• **What is being asked**:
From the data below, copy exactly the lines that lie between the one holding "click on T-hosting." and the one holding "What are the", including both, and nothing more.

------ Supplied material ------

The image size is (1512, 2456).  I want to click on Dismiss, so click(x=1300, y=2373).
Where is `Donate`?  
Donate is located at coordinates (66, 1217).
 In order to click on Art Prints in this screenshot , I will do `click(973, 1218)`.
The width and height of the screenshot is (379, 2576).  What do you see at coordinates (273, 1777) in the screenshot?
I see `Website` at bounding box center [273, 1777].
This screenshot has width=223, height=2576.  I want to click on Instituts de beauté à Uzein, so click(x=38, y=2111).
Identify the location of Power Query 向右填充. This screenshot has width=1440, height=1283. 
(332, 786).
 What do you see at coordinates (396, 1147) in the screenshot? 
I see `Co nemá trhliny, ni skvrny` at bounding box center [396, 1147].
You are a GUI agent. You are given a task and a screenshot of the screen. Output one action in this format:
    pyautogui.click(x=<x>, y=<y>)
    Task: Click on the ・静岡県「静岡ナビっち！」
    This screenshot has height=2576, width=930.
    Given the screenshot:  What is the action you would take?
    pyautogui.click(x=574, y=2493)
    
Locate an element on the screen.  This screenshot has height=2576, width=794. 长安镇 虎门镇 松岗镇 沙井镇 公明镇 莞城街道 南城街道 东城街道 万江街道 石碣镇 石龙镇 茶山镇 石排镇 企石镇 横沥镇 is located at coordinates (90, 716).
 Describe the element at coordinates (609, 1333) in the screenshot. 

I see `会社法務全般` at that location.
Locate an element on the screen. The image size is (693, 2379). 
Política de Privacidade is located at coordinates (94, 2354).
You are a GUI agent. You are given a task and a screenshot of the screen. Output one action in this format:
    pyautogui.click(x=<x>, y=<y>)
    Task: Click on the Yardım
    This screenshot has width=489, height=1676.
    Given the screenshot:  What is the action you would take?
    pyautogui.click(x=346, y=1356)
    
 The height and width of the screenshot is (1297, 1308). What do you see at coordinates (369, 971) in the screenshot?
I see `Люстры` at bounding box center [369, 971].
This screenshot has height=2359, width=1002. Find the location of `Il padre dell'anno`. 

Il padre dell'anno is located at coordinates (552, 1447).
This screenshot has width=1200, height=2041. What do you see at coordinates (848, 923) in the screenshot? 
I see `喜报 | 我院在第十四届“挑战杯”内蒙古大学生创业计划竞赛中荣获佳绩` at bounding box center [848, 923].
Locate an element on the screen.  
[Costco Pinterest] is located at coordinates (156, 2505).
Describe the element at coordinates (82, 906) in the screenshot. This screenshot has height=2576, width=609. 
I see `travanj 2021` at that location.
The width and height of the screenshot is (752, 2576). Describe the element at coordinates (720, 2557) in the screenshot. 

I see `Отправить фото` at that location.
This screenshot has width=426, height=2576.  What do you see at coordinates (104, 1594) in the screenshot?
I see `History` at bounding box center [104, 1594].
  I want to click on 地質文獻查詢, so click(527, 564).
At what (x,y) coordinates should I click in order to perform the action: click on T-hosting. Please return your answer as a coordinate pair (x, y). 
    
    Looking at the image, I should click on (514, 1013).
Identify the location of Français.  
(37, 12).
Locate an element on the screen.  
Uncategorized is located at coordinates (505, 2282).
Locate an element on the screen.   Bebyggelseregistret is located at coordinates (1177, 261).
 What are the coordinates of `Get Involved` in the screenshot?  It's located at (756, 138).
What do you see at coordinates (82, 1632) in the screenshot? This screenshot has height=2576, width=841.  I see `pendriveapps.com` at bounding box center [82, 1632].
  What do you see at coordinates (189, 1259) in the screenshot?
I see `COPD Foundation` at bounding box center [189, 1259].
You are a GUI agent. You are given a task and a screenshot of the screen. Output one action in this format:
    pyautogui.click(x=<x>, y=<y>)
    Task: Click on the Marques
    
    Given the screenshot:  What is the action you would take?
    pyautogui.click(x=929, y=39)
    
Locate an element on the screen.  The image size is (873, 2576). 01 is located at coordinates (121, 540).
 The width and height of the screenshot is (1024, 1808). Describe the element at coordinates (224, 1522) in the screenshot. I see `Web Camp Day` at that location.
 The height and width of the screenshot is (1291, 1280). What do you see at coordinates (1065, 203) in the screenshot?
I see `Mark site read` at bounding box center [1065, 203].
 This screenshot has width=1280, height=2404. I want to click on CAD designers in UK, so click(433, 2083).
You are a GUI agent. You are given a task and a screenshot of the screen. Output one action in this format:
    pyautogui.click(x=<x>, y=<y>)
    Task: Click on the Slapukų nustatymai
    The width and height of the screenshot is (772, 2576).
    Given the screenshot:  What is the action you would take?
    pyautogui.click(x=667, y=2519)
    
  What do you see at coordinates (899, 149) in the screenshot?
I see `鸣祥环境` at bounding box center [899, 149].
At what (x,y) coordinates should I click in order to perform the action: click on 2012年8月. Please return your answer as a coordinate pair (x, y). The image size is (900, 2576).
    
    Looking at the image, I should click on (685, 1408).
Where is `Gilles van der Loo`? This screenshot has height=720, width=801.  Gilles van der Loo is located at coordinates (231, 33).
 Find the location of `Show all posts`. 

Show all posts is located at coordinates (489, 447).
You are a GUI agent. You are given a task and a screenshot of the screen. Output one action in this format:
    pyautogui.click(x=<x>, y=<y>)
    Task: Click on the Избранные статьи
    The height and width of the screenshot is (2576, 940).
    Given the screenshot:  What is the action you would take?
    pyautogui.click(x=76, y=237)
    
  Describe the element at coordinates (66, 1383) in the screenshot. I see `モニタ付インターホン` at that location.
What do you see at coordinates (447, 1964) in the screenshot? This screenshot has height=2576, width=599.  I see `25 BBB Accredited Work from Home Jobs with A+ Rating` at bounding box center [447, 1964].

------

• **Expected output**:
At what (x,y) coordinates should I click in order to perform the action: click on T-hosting. Please return your answer as a coordinate pair (x, y). 
    
    Looking at the image, I should click on (514, 1013).
Identify the location of Français.  
(37, 12).
Locate an element on the screen.  
Uncategorized is located at coordinates (505, 2282).
Locate an element on the screen.   Bebyggelseregistret is located at coordinates (1177, 261).
 What are the coordinates of `Get Involved` in the screenshot?  It's located at (756, 138).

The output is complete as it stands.